I'm wondering if there is a reason between two exec functions differing in const
-ness, of if this is just a bug in the Single Unix Spec:
Excerpting from the Linux manpage, which appears to align with the Single Unix Specification, here are a two versions of exec
:
int execlp(const char *file, const char *arg, ...);
int execvp(const char *file, char *const argv[]);
execlp
takes its arguments as const char *
, and it takes two or more of them. const
in C is a promise that the function will not change the pointed-to data, in this case the actual characters (char
) that make up the string.
execvp
instead takes its arguments as an array of pointers. However, instead of an array of pointers to const char *
as you'd expect, the const
keyword is in a different spot—and this matters quite a bit to C. execvp
is saying it may well modify the characters in the strings, but it promises not to modify the array—that is, the pointers to the strings.
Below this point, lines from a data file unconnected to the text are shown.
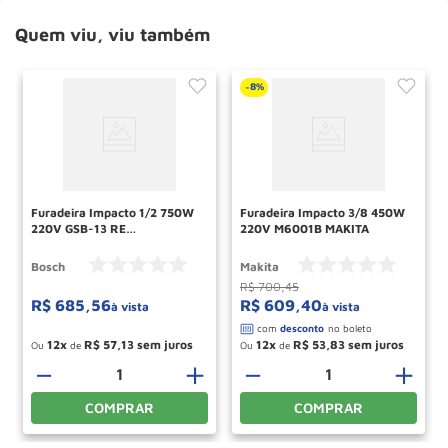
Quem viu, viu também
8%
-
Furadeira Impacto 1/2 750W
Furadeira Impacto 3/8 450W
220V GSB-13 RE
220V M6001B MAKITA
06012B80E0 BOSCH
Bosch
Makita
R$
700
,
45
R$
685
,
56
R$
609
,
40
à vista
à vista
12
R$
57
,
13
12
R$
53
,
83
Ou
de
Ou
de
－
＋
－
＋
COMPRAR
COMPRAR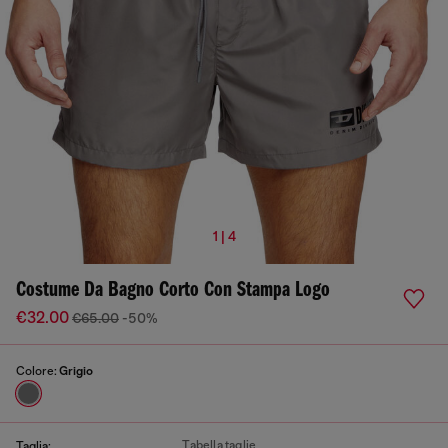
1 | 4
Costume Da Bagno Corto Con Stampa Logo
€32.00
€65.00
-50%
Colore:
Grigio
Tabella taglie
Taglia: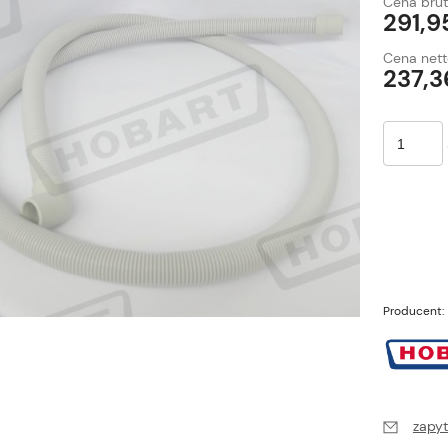
Cena brut
291,9
Cena nett
237,3
Producent:
zapyt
So, in other words,
int fake_execvp(const char *file, char *const argv[]) {
argv[0] = "some other string"; /* this is an error */
argv[0][0] = 'f'; /* change first letter to 'f': this is perfectly OK! */
/* ? */
}
In particular, this makes it hard (technically, prohibited) to call execvp using C++'s std::string
's to_cstr()
method, which returns const char *
.
It seems like execvp
really ought to take const char *const argv[]
, in other words, it ought to promise not to do either of the above changes.